Following recent coverage of Vringo's (VRNG) entry and subsequent expansion into the patent monetization space, I caught up with Vringo COO Alex Berger and Executive VP Cliff Weinstein to chat about the company's mission, including the resources and relationships the plan to use to monetize IP acquired from Lycos and Nokia (NOK). During a private telephone conversation, Berger and Weinstein revealed a lot of information that is simultaneously being shared with analysts, reporters and institutional investors about the purpose behind Vringo and how it intends to build its business going forward.
"We don't want to be the bully," says Berger right off the bat. Rather, Berger sees Vringo's role as taking on corporate bullies who tend to trample intellectual property rights with reckless abandon. Berger distinguishes Vringo from other companies that spend their time "shaking down small companies" despite the fact that the latter receives more attention from popular media. Vringo's recent purchase of Nokia patents expands that mission beyond the Google-dominated search advertising space.

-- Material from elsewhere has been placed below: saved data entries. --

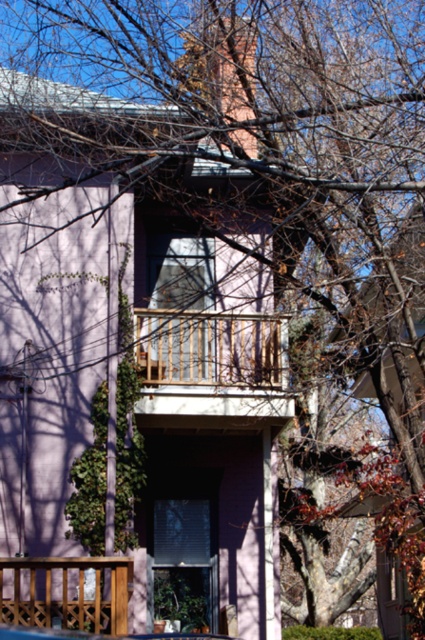 Question: Which object is closer to the camera taking this photo?

Choices:
 (A) wooden at lower left
 (B) wooden at center

Answer: (A)

Question: Does wooden at center have a smaller size compared to wooden at lower left?

Choices:
 (A) no
 (B) yes

Answer: (B)

Question: Which point is farther to the camera?

Choices:
 (A) (96, 592)
 (B) (269, 348)

Answer: (B)

Question: Does wooden at center come in front of wooden at lower left?

Choices:
 (A) yes
 (B) no

Answer: (B)

Question: Which of the following is the farthest from the observer?

Choices:
 (A) (209, 324)
 (B) (119, 634)

Answer: (A)

Question: Is wooden at center bigger than wooden at lower left?

Choices:
 (A) yes
 (B) no

Answer: (B) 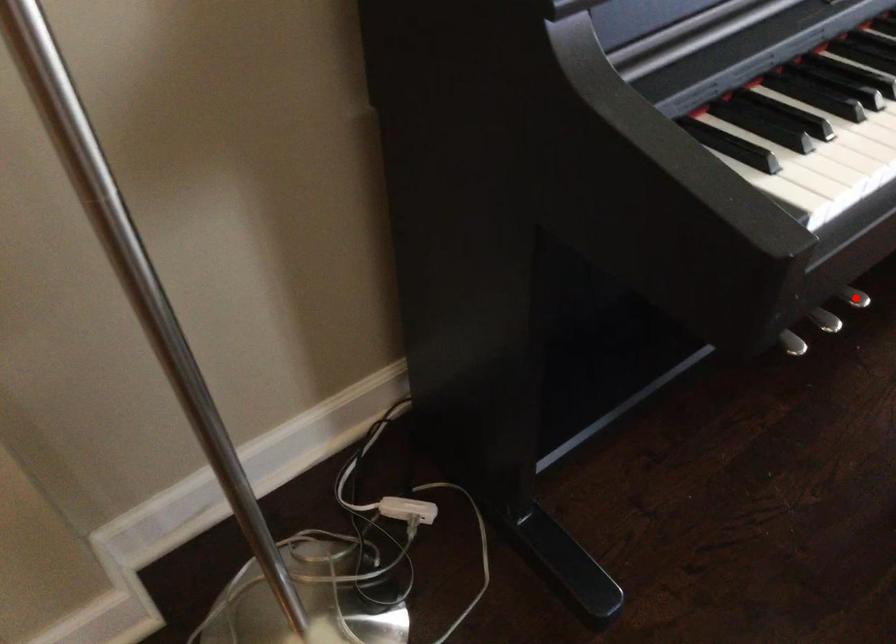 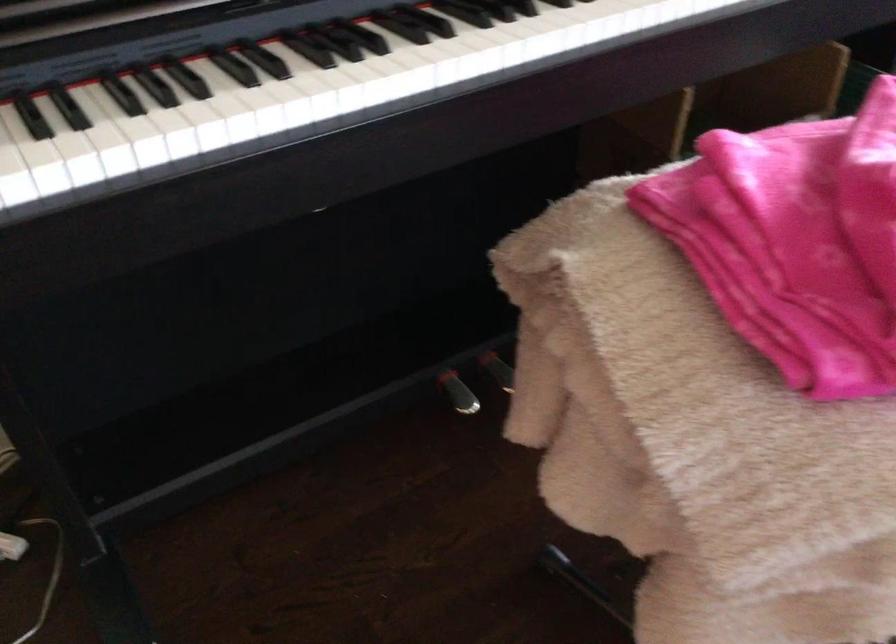 Question: I am providing you with two images of the same scene from different viewpoints. A red point is marked on the first image. At the location where the point appears in image 1, is it still visible in image 2?

Choices:
 (A) Yes
 (B) No

Answer: (B) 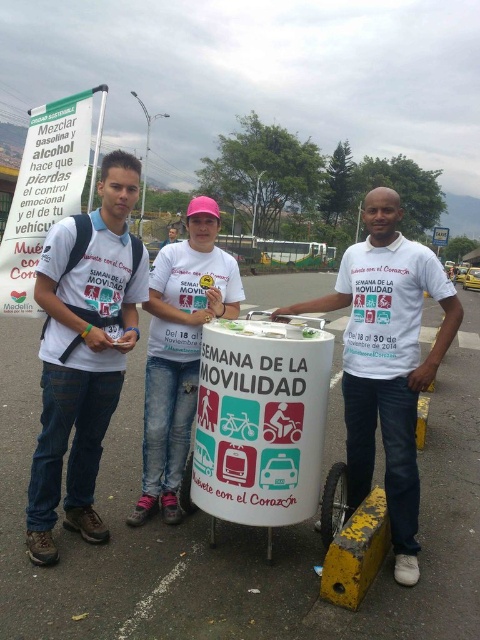 Does matte white t-shirt at center have a lesser height compared to white matte t-shirt at center?

In fact, matte white t-shirt at center may be taller than white matte t-shirt at center.

Which is more to the right, matte white t-shirt at center or white matte t-shirt at center?

white matte t-shirt at center

You are a GUI agent. You are given a task and a screenshot of the screen. Output one action in this format:
    pyautogui.click(x=<x>, y=<y>)
    Task: Click on the matte white t-shirt at center
    This screenshot has width=480, height=640.
    Given the screenshot: What is the action you would take?
    pyautogui.click(x=84, y=352) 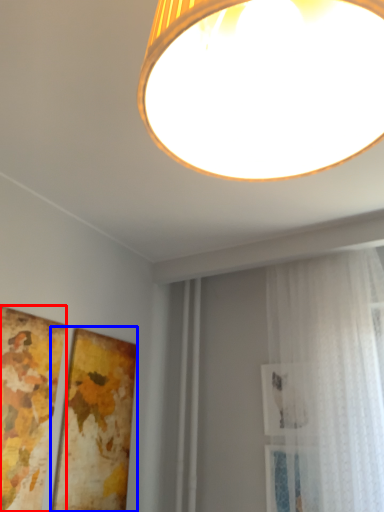 Question: Which point is closer to the camera, picture frame (highlighted by a red box) or picture frame (highlighted by a blue box)?

Choices:
 (A) picture frame
 (B) picture frame

Answer: (A) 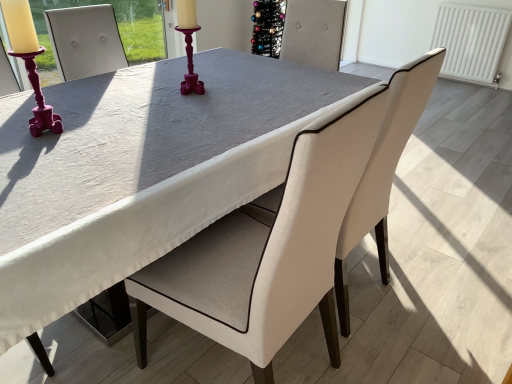 I want to click on free spot behind matte pink candlestick at left, so click(x=80, y=114). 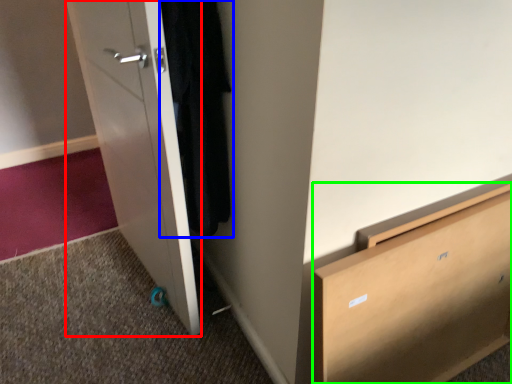 Question: Which is farther away from door (highlighted by a red box)? clothing (highlighted by a blue box) or chest of drawers (highlighted by a green box)?

Choices:
 (A) clothing
 (B) chest of drawers

Answer: (B) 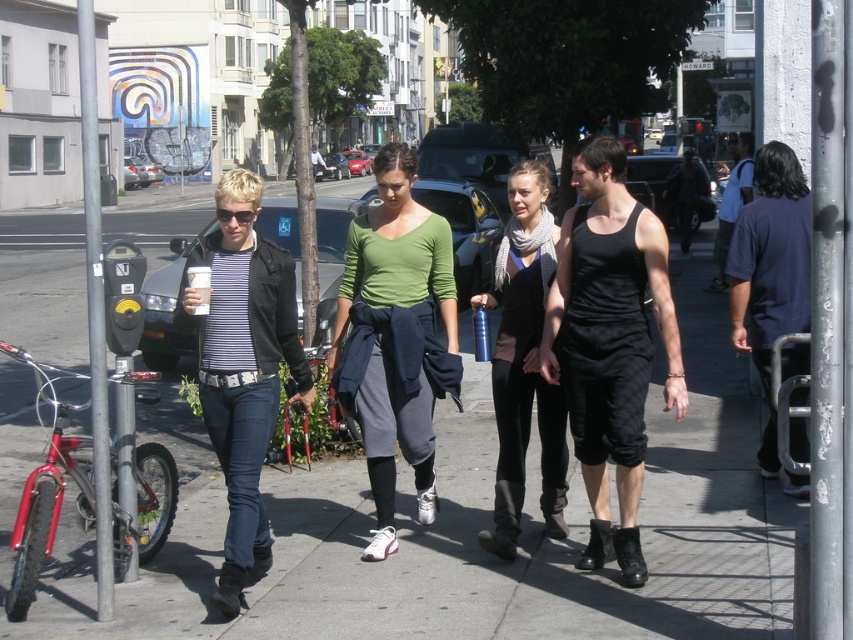 In the urban street scene, there are two people wearing the green matte shirt at center and the matte black vest at center. Which one is positioned more to the left?

The green matte shirt at center is positioned to the left of the matte black vest at center.

You are standing at the point marked as point (390, 369). There are two people walking on the sidewalk. The first person is wearing a striped shirt and black jacket, and the second person is in a green long sleeve top. How far apart are these two people?

The two people are 5.81 meters apart.

Based on the photo, you are a fashion designer observing the urban street scene. You notice two individuals wearing the green matte shirt at center and the dark blue shirt at right. Which of these two shirts has a narrower width?

The green matte shirt at center has a narrower width than the dark blue shirt at right. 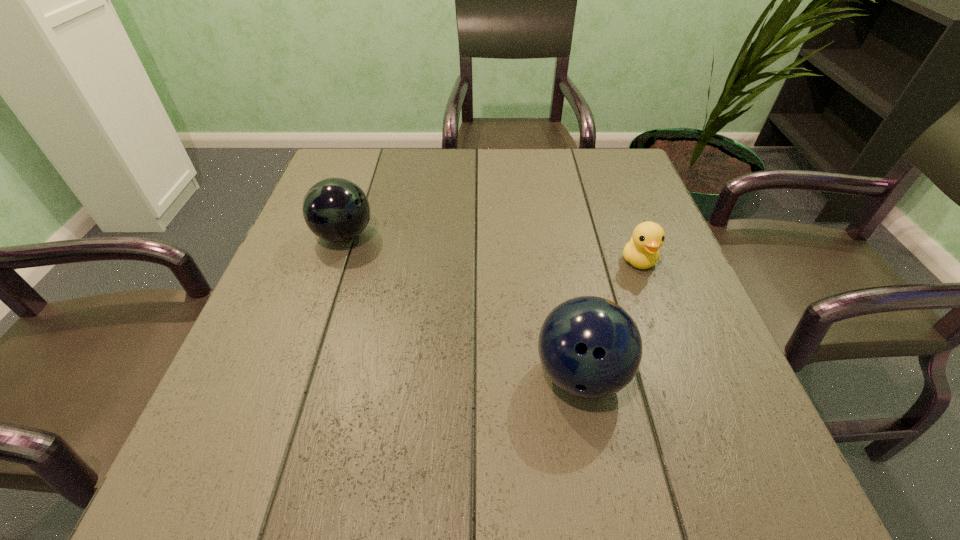 Locate an element on the screen. Image resolution: width=960 pixels, height=540 pixels. free space at the far edge of the desktop is located at coordinates (548, 155).

The height and width of the screenshot is (540, 960). Find the location of `vacant space at the left edge of the desktop`. vacant space at the left edge of the desktop is located at coordinates (333, 245).

In the image, there is a desktop. Where is `vacant space at the right edge`? The width and height of the screenshot is (960, 540). vacant space at the right edge is located at coordinates click(590, 220).

In the image, there is a desktop. Find the location of `free space at the far left corner`. free space at the far left corner is located at coordinates (352, 158).

At what (x,y) coordinates should I click in order to perform the action: click on free space at the far right corner of the desktop. Please return your answer as a coordinate pair (x, y). Looking at the image, I should click on (597, 165).

This screenshot has height=540, width=960. In the image, there is a desktop. What are the coordinates of `free space at the near right corner` in the screenshot? It's located at (729, 503).

You are a GUI agent. You are given a task and a screenshot of the screen. Output one action in this format:
    pyautogui.click(x=<x>, y=<y>)
    Task: Click on the empty location between the farther bowling ball and the shortest object
    
    Given the screenshot: What is the action you would take?
    pyautogui.click(x=492, y=248)

Identify the location of free space between the leftmost object and the second object from right to left. (463, 305).

You are a GUI agent. You are given a task and a screenshot of the screen. Output one action in this format:
    pyautogui.click(x=<x>, y=<y>)
    Task: Click on the vacant area that lies between the leftmost object and the right bowling ball
    Image resolution: width=960 pixels, height=540 pixels.
    Given the screenshot: What is the action you would take?
    pyautogui.click(x=463, y=305)

Identify the location of vacant area that lies between the leftmost object and the nearer bowling ball. This screenshot has height=540, width=960. (463, 305). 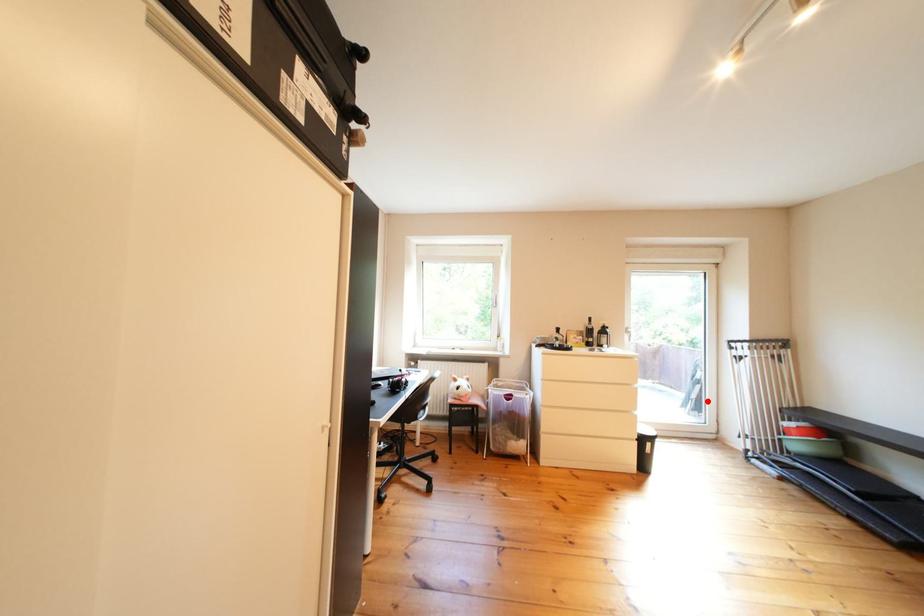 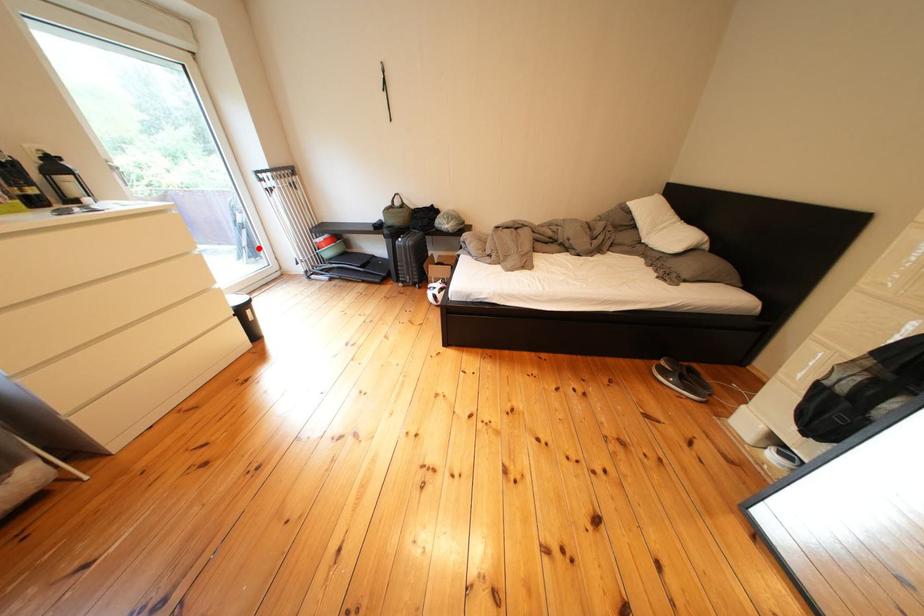 I am providing you with two images of the same scene from different viewpoints. A red point is marked on the first image and another point is marked on the second image. Do the highlighted points in image1 and image2 indicate the same real-world spot?

Yes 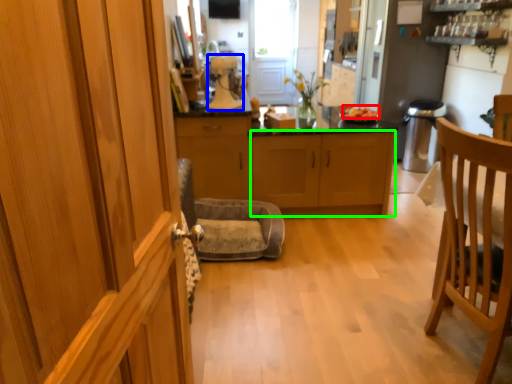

"We really have one big shot on goal with this case against Google (GOOG)," plus any follow on with the rest of much smaller fish in the search-advertising business according to Berger. To expand and grow the business, "We started looking at acquisitions," says Berger. Through a mutual friend, Berger reached out and convinced David Cohen to come aboard at Vringo. The team immediately began scouting the Nokia portfolio. Following weeks of research and technical diligence, Berger explains, "We decided that we would grow the company with an overnight offering of stock to a tight group of investors to buy this portfolio."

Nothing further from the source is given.